_Collected data_
• • •
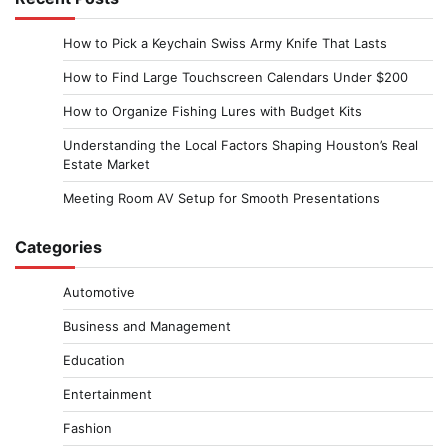
How to Pick a Keychain Swiss Army Knife That Lasts
How to Find Large Touchscreen Calendars Under $200
How to Organize Fishing Lures with Budget Kits
Understanding the Local Factors Shaping Houston’s Real
Estate Market
Meeting Room AV Setup for Smooth Presentations
Categories
Automotive
Business and Management
Education
Entertainment
Fashion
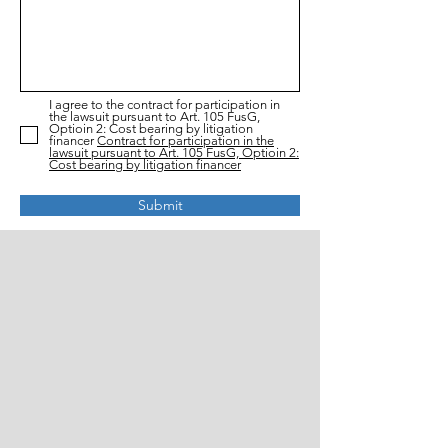
I agree to the contract for participation in
the lawsuit pursuant to Art. 105 FusG,
Optioin 2: Cost bearing by litigation
financer
Contract for participation in the
lawsuit pursuant to Art. 105 FusG, Optioin 2:
Cost bearing by litigation financer
Submit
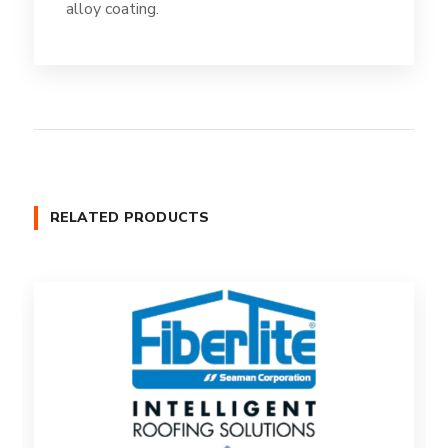
alloy coating.
RELATED PRODUCTS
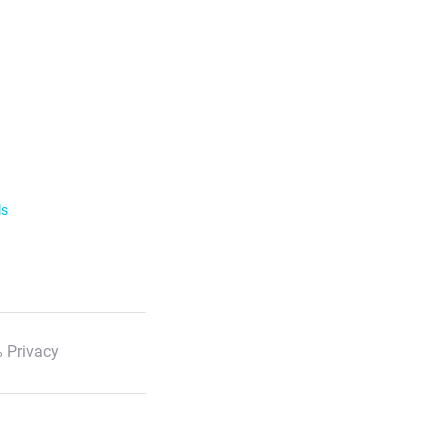
ls
 Privacy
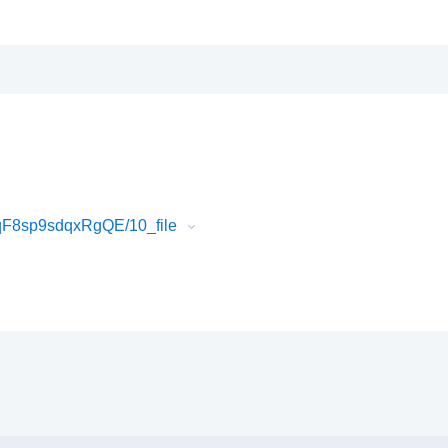
qF8sp9sdqxRgQE/10_file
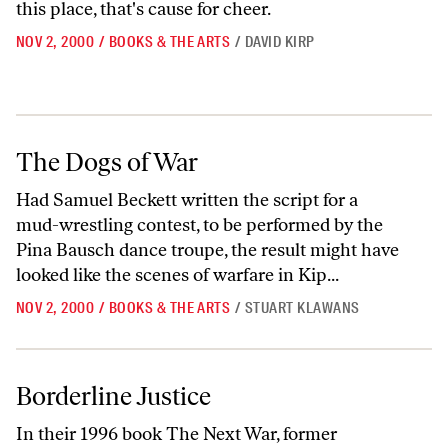
this place, that's cause for cheer.
NOV 2, 2000
/
BOOKS & THE ARTS
/
DAVID KIRP
The Dogs of War
The Dogs of War
Had Samuel Beckett written the script for a
mud-wrestling contest, to be performed by the
Pina Bausch dance troupe, the result might have
looked like the scenes of warfare in Kip...
NOV 2, 2000
/
BOOKS & THE ARTS
/
STUART KLAWANS
Borderline Justice
Borderline Justice
In their 1996 book The Next War, former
• • •
_Work to be completed_
Each entry above should be returned exactly as written, minus its pictures.

_Answer to this task_
How to Pick a Keychain Swiss Army Knife That Lasts
How to Find Large Touchscreen Calendars Under $200
How to Organize Fishing Lures with Budget Kits
Understanding the Local Factors Shaping Houston’s Real
Estate Market
Meeting Room AV Setup for Smooth Presentations
Categories
Automotive
Business and Management
Education
Entertainment
Fashion
I agree to the contract for participation in
the lawsuit pursuant to Art. 105 FusG,
Optioin 2: Cost bearing by litigation
financer
Contract for participation in the
lawsuit pursuant to Art. 105 FusG, Optioin 2:
Cost bearing by litigation financer
Submit
alloy coating.
RELATED PRODUCTS
ls
 Privacy
qF8sp9sdqxRgQE/10_file
this place, that's cause for cheer.
NOV 2, 2000
/
BOOKS & THE ARTS
/
DAVID KIRP
The Dogs of War
The Dogs of War
Had Samuel Beckett written the script for a
mud-wrestling contest, to be performed by the
Pina Bausch dance troupe, the result might have
looked like the scenes of warfare in Kip...
NOV 2, 2000
/
BOOKS & THE ARTS
/
STUART KLAWANS
Borderline Justice
Borderline Justice
In their 1996 book The Next War, former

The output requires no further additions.